L’humanité est à un tournant décisif de son histoire. Les crises scientifiques, sociopolitiques et écologiques menacent la survie de notre monde et tout ce qui l’accompagne. Aussi inquiétant que cela puisse paraître, il est nécessaire d’oser lever un coin du voile pour comprendre les raisons. Eh bien ! Nous pensons que tous ces problèmes sont liés au non-respect de la logique des choses. Car sommes-nous convaincus qu’il y a une logique dans l’univers qui surpasse toute logique. Mais la logique humaine demeure pour la plupart aux antipodes de celle-ci. C’est justement sur ce constat que nous souhaitons orienter la présente plume.

De la perversion de la trilogie de la vie

Les hommes partagent, avec le reste des choses qui les entourent, cette loi selon laquelle toute chose naît, croît et meurt par la suite.
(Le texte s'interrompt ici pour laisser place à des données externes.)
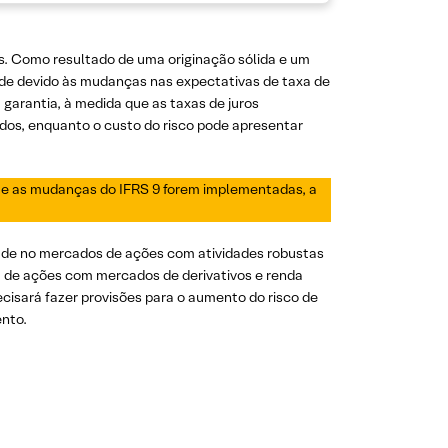
. Como resultado de uma originação sólida e um
ade devido às mudanças nas expectativas de taxa de
garantia, à medida que as taxas de juros
os, enquanto o custo do risco pode apresentar
ue as mudanças do IFRS 9 forem implementadas, a
ade no mercados de ações com atividades robustas
a de ações com mercados de derivativos e renda
isará fazer provisões para o aumento do risco de
ento.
C’est le principe même de l’animation de la vie. Mais la raison dont disposent les hommes leur donne la possibilité de flirter uniquement avec les deux premiers principes de cette loi. Pourquoi ? Parce que le troisième, celui de la mort, continue de les échapper quoi qu’on fasse. 

Le feu prométhéen de la civilisation a permis aux hommes de survivre dans ce monde, à l’abri de toute précarité voire même vulnérabilité. C’est la Science dont clamait René Descartes qui a rendu « l’homme maitre et possesseur de la Nature ». Cf. Discours de la méthode pour bien conduire sa raison et chercher la vérité dans les sciences. Par cette Science cartésienne, les hommes ont pu améliorer, un temps soit peu, leur qualité de vie jusqu’à manipuler les naissances (l’eugénisme) et transformer l’humain (le post-humanisme). Cela s’accompagne manifestement de la maladie de l’idéal de progrès qui gangrène les esprits et les cœurs des politiques, des scientifiques aussi bien que des hommes de consommation. 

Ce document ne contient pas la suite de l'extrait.